FIGURE 3. Electing a new master
The advantage of a multi-master system is that any node can handle application requests to change a record. In fact, it is possible that the same record is changed concurrently on two different replicas. If a node fails, a request can simply be routed to another surviving node without any pause in update activity (there is no need for master election). As in the single-master case, changes to records are constantly propagated to the other replicas in the shard. Resolving conflicting changes to the same record provides interesting challenges in a multi-master system. Because the changes occur on separate and distinct machines, it is not easy to determine the timing and sequence of the conflicting changes. In some cases, the system can resolve the change on its own. Most often, however, conflicts are detected when a record is retrieved, and conflict resolution is left up to the application (or even the end user, in some cases). Update operations (even concurrent updates to the same record on different replicas) proceed normally. For read requests, the application typically requests the same record from multiple replicas of the shard. If the versions (along with the timestamp of the latest change) returned by different replicas are not identical, then it is necessary to determine which is the most current version using timestamps, application-specific semantics, and knowledge of the data. Oracle NoSQL Database is a single-master per shard system.
A discussion about distributed systems such as Oracle NoSQL Database would not be complete without a mention of eventual consistency. A distributed system maintains copies of data on multiple machines in order to provide high availability and scalability. When an application makes a change to a data item on one machine, that change has to be propagated to the other replicas. Because the change propagation is not instantaneous, there’s an interval of time during which some of the copies will have the most recent change, but others won’t. In other words, the copies will be mutually inconsistent. However, the change will eventually be propagated to all the copies. In a single-master system, if an application makes a change to a record, that request will be handled by the master node.

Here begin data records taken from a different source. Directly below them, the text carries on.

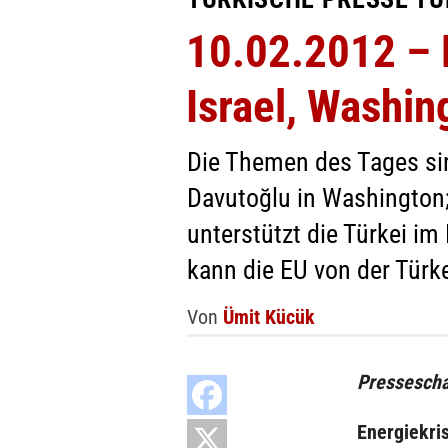
10.02.2012 – D
Israel, Washin
Die Themen des Tages si
Davutoğlu in Washington;
unterstützt die Türkei i
kann die EU von der Türk
Von
Ümit Kücük
Pressescha
Energiekri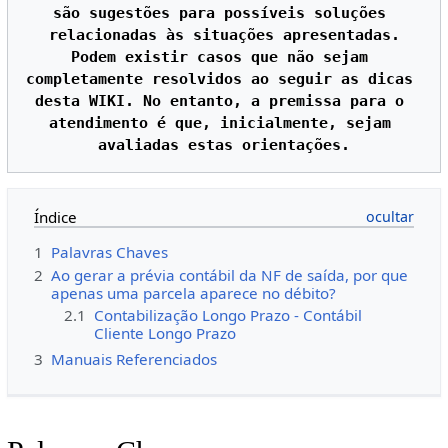
são sugestões para possíveis soluções 
relacionadas às situações apresentadas.

Podem existir casos que não sejam 
completamente resolvidos ao seguir as dicas 
desta WIKI. No entanto, a premissa para o 
atendimento é que, inicialmente, sejam 
Índice
1
Palavras Chaves
2
Ao gerar a prévia contábil da NF de saída, por que
apenas uma parcela aparece no débito?
2.1
Contabilização Longo Prazo - Contábil
Cliente Longo Prazo
3
Manuais Referenciados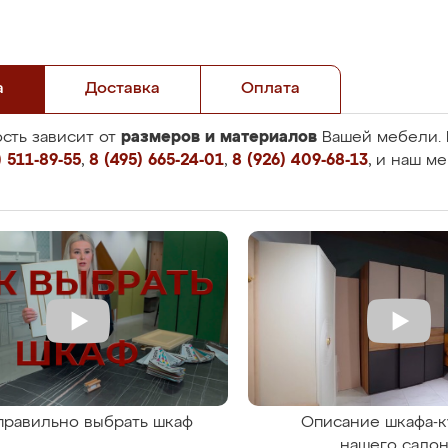
а
Доставка
Оплата
размеров и материалов
сть зависит от
Вашей мебели. 
 511-89-55
,
8 (495) 665-24-01
,
8 (926) 409-68-13
, и наш м
правильно выбрать шкаф
Описание шкафа-к
нашего сало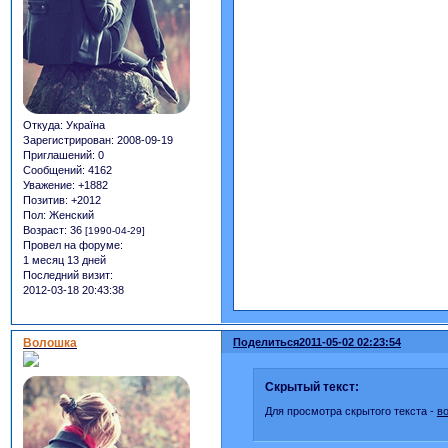
Откуда:
Україна
Зарегистрирован
: 2008-09-19
Приглашений:
0
Сообщений:
4162
Уважение:
+1882
Позитив:
+2012
Пол:
Женский
Возраст:
36
[1990-04-29]
Провел на форуме:
1 месяц 13 дней
Последний визит:
2012-03-18 20:43:38
Волошка
Поделиться
2011-05-02 02:23:54
Скрытый текст:
Для просмотра скрытого текста -
в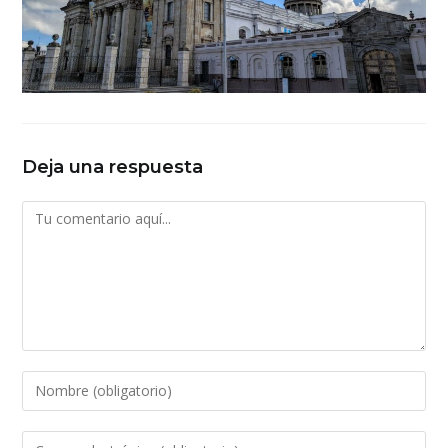
Deja una respuesta
Comentario
Introduce
tu
nombre
Introduce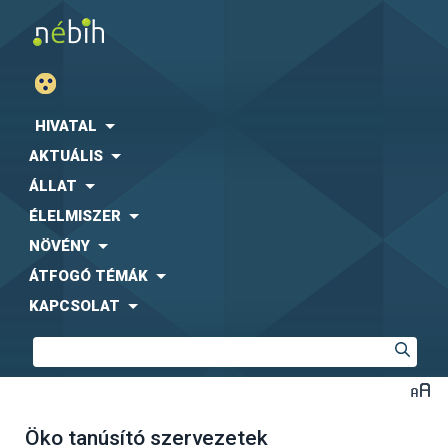
HIVATAL
AKTUÁLIS
ÁLLAT
ÉLELMISZER
NÖVÉNY
ÁTFOGÓ TÉMÁK
KAPCSOLAT
Öko tanúsító szervezetek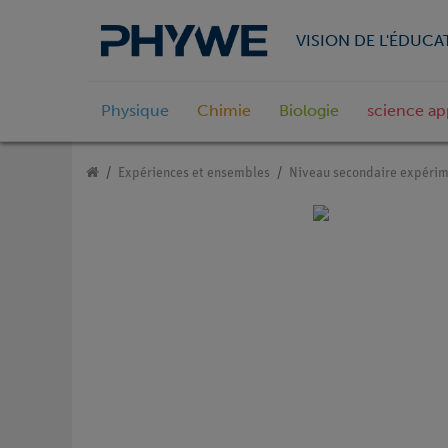
VISION DE L'ÉDUCA
Physique
Chimie
Biologie
science ap
Expériences et ensembles
Niveau secondaire expérim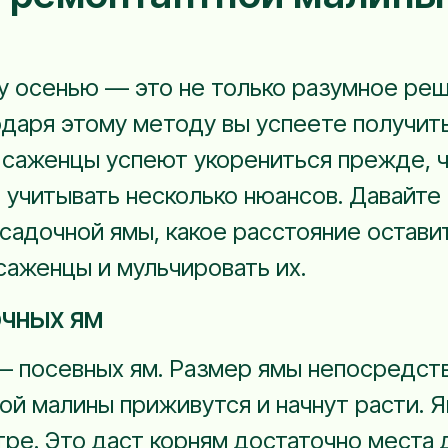
 осенью — это не только разумное реш
одаря этому методу вы успеете получи
 саженцы успеют укорениться прежде, ч
 учитывать несколько нюансов. Давайте 
садочной ямы, какое расстояние остави
саженцы и мульчировать их.
очных ям
— посевных ям. Размер ямы непосредстве
й малины приживутся и начнут расти. Я
тре. Это даст корням достаточно места 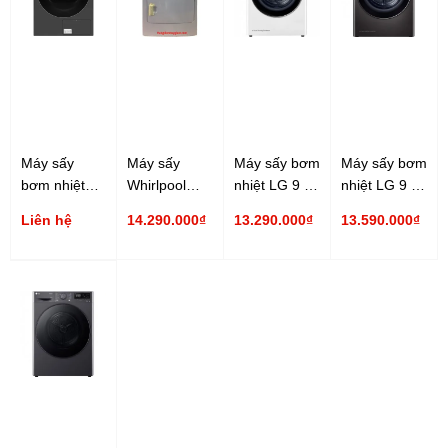
Máy sấy
Máy sấy
Máy sấy bơm
Máy sấy bơm
bơm nhiệt
Whirlpool
nhiệt LG 9 kg
nhiệt LG 9 kg
Samsung 17
3LWED4705FW
DVHP09W
DVHP09B
Liên hệ
14.290.000₫
13.290.000₫
13.590.000₫
kg
15 Kg
DV17B9750CV/SV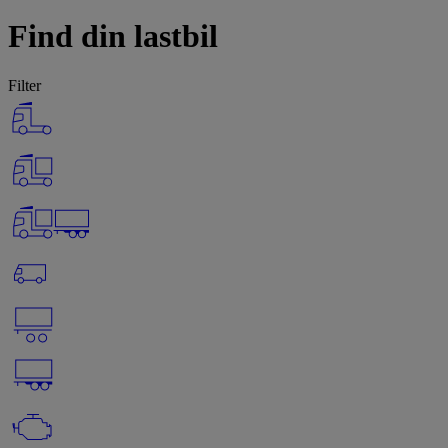
Find din lastbil
Filter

As soon as the update request completes, if the application retrieves the same record (same major key), it is possible that the request will be routed to one of the replicas in the shard. If the master has not yet propagated the changes to that replica, the application will see the older version of the data. However, if the application requests the data after the changes on the master have been propagated to the replica, then the application will see the latest version of the record. Depending on the relative timing of the read request, the application might see different values!

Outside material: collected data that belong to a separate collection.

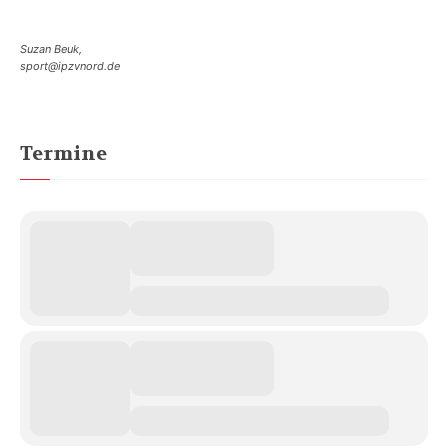
Suzan Beuk,
sport@ipzvnord.de
Termine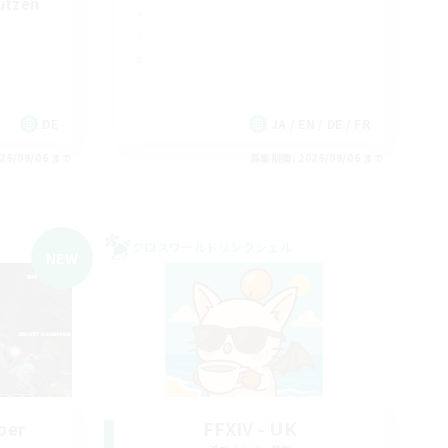
ützen
DE
JA / EN / DE / FR
26/09/06 まで
募集期間: 2026/09/06 まで
クロスワールドリンクシェル
NEW
ber
FFXIV - UK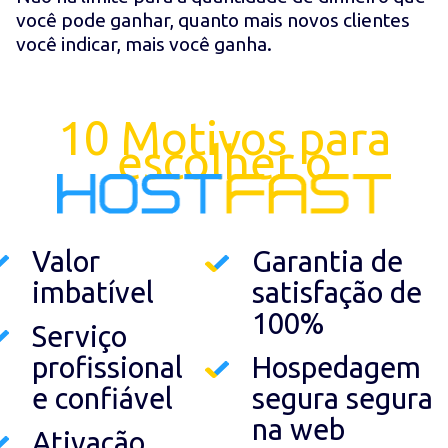
você pode ganhar, quanto mais novos clientes
você indicar, mais você ganha.
10 Motivos para
escolher o
Valor
Garantia de
imbatível
satisfação de
100%
Serviço
profissional
Hospedagem
e confiável
segura segura
na web
Ativação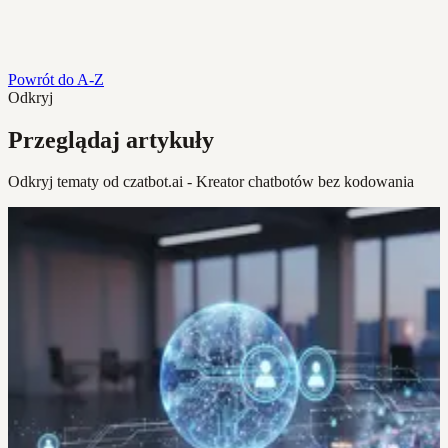
Powrót do A-Z
Odkryj
Przeglądaj artykuły
Odkryj tematy od czatbot.ai - Kreator chatbotów bez kodowania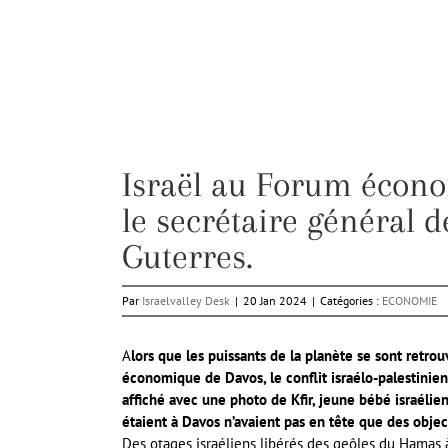
Israël au Forum écono
le secrétaire général 
Guterres.
Par
Israelvalley Desk
|
20 Jan 2024
|
Catégories :
ECONOMIE
A
lors que les puissants de la planète se sont retr
économique de Davos, le conflit israélo-palestinien 
affiché avec une photo de Kfir, jeune bébé israélien
étaient à Davos n’avaient pas en tête que des obje
Des otages israéliens libérés des geôles du Hamas à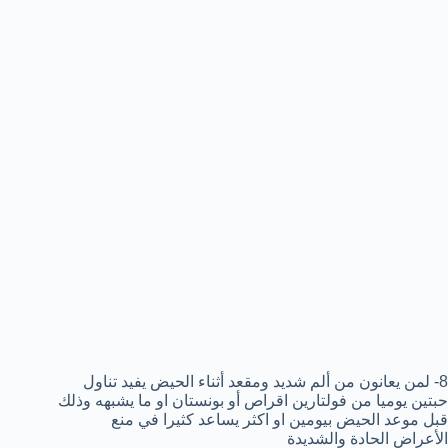
8- لمن يعانون من ألم شديد ومقعد أثناء الحيض يفيد تناول
حبتين يوميا من فولتارين اقراص أو بونستان او ما يشبهه وذلك
قبل موعد الحيض بيومين او اكثر يساعد كثيرا في منع
الأعراض الحادة والشديدة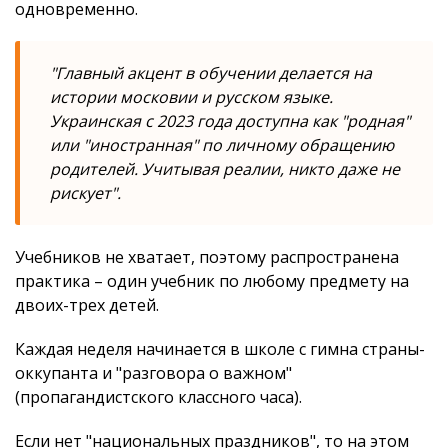
одновременно.
"Главный акцент в обучении делается на
истории московии и русском языке.
Украинская с 2023 года доступна как "родная"
или "иностранная" по личному обращению
родителей. Учитывая реалии, никто даже не
рискует".
Учебников не хватает, поэтому распространена
практика – один учебник по любому предмету на
двоих-трех детей.
Каждая неделя начинается в школе с гимна страны-
оккупанта и "разговора о важном"
(пропагандистского классного часа).
Если нет "национальных праздников", то на этом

Thus, the notion of eventual consistency is simply an acknowledgment that there is an unbounded delay in propagating a change made on one machine to all the other copies. Eventual consistency is not relevant in centralized (single-copy) systems because there is no need for change propagation.
Various distributed systems address consistency in different ways because there is a trade-off between operation latency, availability, and consistency. In some systems, the machine where the change originates will simply send asynchronous (and possibly unreliable) messages to the other machines and declare the operation as successful. This is fast, but at the cost of potential data loss if the originating machine fails before the replica(s) have received the update. Other systems send synchronous (blocking) messages to all other machines, receive acknowledgments, and only then, declare the operation as successful. These systems favor consistency and availability at the cost of performance. Finally, a system might implement some variant of these two extremes (for example, wait for acknowledgments from a majority of the replicas).

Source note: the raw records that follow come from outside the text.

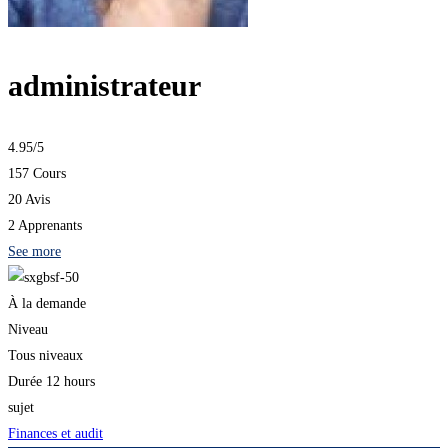
administrateur
4.95
/5
157 Cours
20 Avis
2 Apprenants
See more
À la demande
Niveau
Tous niveaux
Durée
12 hours
sujet
Finances et audit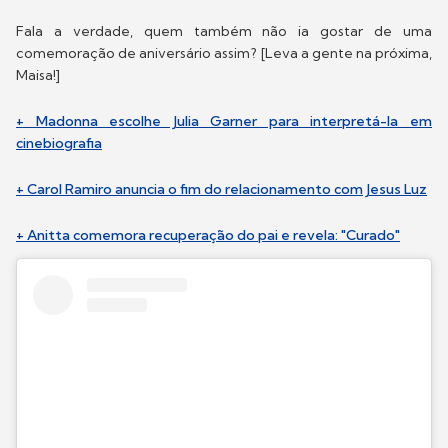
Fala a verdade, quem também não ia gostar de uma
comemoração de aniversário assim? [Leva a gente na próxima,
Maisa!]
+ Madonna escolhe Julia Garner para interpretá-la em
cinebiografia
+ Carol Ramiro anuncia o fim do relacionamento com Jesus Luz
+ Anitta comemora recuperação do pai e revela: "Curado"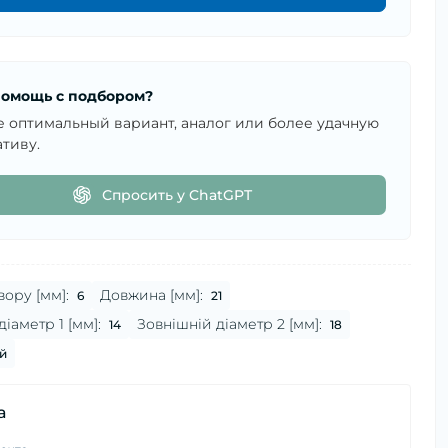
омощь с подбором?
е оптимальный вариант, аналог или более удачную
тиву.
Спросить у ChatGPT
вору [мм]:
Довжина [мм]:
6
21
іаметр 1 [мм]:
Зовнішній діаметр 2 [мм]:
14
18
й
а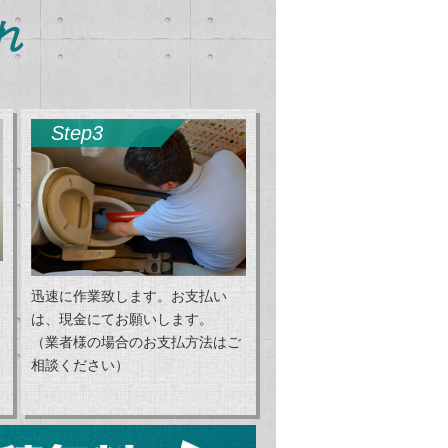
れ
Step3
迅速に作業致します。お支払い
は、現金にてお願いします。
（業者様の場合のお支払方法はご
相談ください）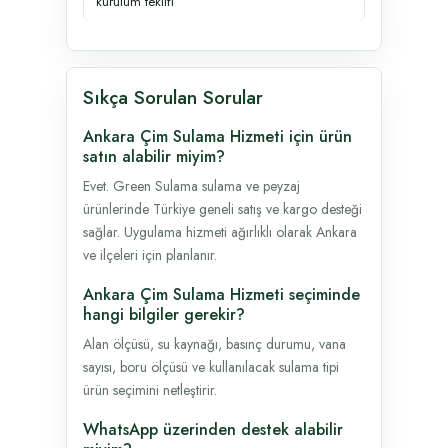
kurulum teklifi
Sıkça Sorulan Sorular
Ankara Çim Sulama Hizmeti için ürün
satın alabilir miyim?
Evet. Green Sulama sulama ve peyzaj
ürünlerinde Türkiye geneli satış ve kargo desteği
sağlar. Uygulama hizmeti ağırlıklı olarak Ankara
ve ilçeleri için planlanır.
Ankara Çim Sulama Hizmeti seçiminde
hangi bilgiler gerekir?
Alan ölçüsü, su kaynağı, basınç durumu, vana
sayısı, boru ölçüsü ve kullanılacak sulama tipi
ürün seçimini netleştirir.
WhatsApp üzerinden destek alabilir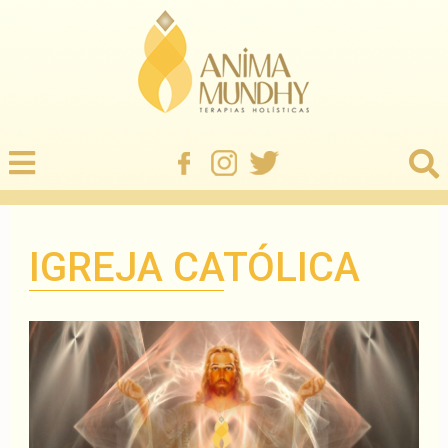
IGREJA CATÓLICA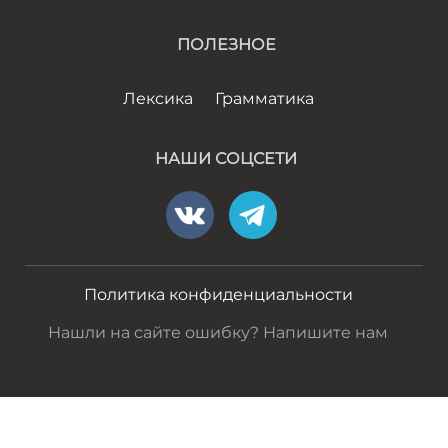
ПОЛЕЗНОЕ
Лексика
Грамматика
НАШИ СОЦСЕТИ
Политика конфиденциальности
Нашли на сайте ошибку? Напишите нам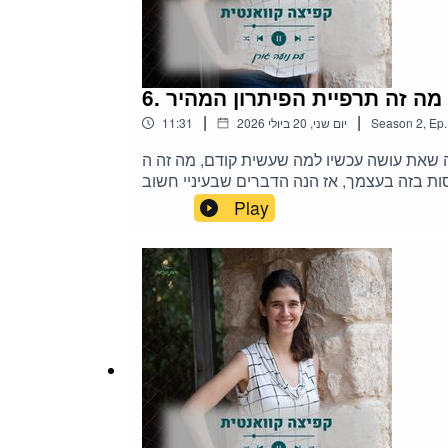
|
|
Ep.
,
2
Season
יום שני, 20 ביולי 2026
11:31
קודם, מה זה הRRT הזה שאת מדברת עליו מלא? הפרק הזה הולך להיות ממוקד ולענות על שאלה שככה, התחילו
נסות בזה בעצמך, אז הנה הדברים שבעיניי חשוב
Play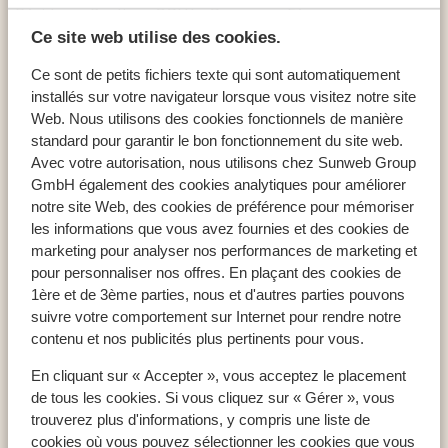
Résidence Boutique CGH La Grange aux Fées
Ce site web utilise des cookies.
Ce sont de petits fichiers texte qui sont automatiquement
installés sur votre navigateur lorsque vous visitez notre site
Web. Nous utilisons des cookies fonctionnels de manière
Pays populaires ski
standard pour garantir le bon fonctionnement du site web.
France : Alpes du Nord
Avec votre autorisation, nous utilisons chez Sunweb Group
France : Alpes du Sud
GmbH également des cookies analytiques pour améliorer
Andorre
notre site Web, des cookies de préférence pour mémoriser
les informations que vous avez fournies et des cookies de
marketing pour analyser nos performances de marketing et
pour personnaliser nos offres. En plaçant des cookies de
Destinations ski
1ère et de 3ème parties, nous et d'autres parties pouvons
Paradiski
suivre votre comportement sur Internet pour rendre notre
Les Sybelles
contenu et nos publicités plus pertinents pour vous.
Les Trois Vallées
En cliquant sur « Accepter », vous acceptez le placement
de tous les cookies. Si vous cliquez sur « Gérer », vous
trouverez plus d'informations, y compris une liste de
Domaines skiables
cookies où vous pouvez sélectionner les cookies que vous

Oracle NoSQL Database allows the application designer to choose the consistency level required, on a per-operation basis; of course, there is a default setting of consistency as well. The developer can either choose to use the default semantics of consistency or specify consistency on a per-operation level for critical operations. Per-operation choice of consistency is the most flexible and the most application-friendly option because the application designer has a clear understanding and control on the performance as well as the consistency guarantees without additional complexity in the application program.
Oracle NoSQL Database offers several choices for read consistency. The application can specify absolute consistency if it needs the most recent version; in this case, the client driver will route the request to the master node of the shard. The application developer can also specify time-based or transaction ID–based consistency for read operations. For example, an application might be willing to tolerate reading data that is no more than one second out-of-date with respect to the most recent update. Transaction ID-based consistency is useful in scenarios where the application modifies a record at a certain point in time and wants to ensure that a subsequent read operation will read a version of that same record that is at least as current as the change it made to that record (it is okay to read a more recent version). The client driver keeps track of the change propagation between each master and its replicas, so it is able to route the request to the replica that can satisfy such a request. Finally, the application can also specify that it doesn’t care how consistent the data are for a particular read request. The Oracle NoSQL Database client driver is free to route the request to any of the replicas of the shard.
Thus, depending on the kind of read consistency required, the client driver will route the request to the most appropriate replica of the shard. This also serves to distribute the workload across the various nodes of the shard, thus achieving better system utilization and improved performance.
Durability - Making Changes Permanent
Generally, a database system ensures that a change is made permanent (durable) by writing the updated version to stable storage. Making a change durable means that the change survives processor and memory failure. However, I/O is very expensive compared to memory access. As a first approximation, I/O is 1,000 times slower (millisecond latency) than accessing memory (microsecond latency). Over the years, relational database system designers have invented several optimizations such as write-ahead logging in order to alleviate the cost of I/O for providing durability.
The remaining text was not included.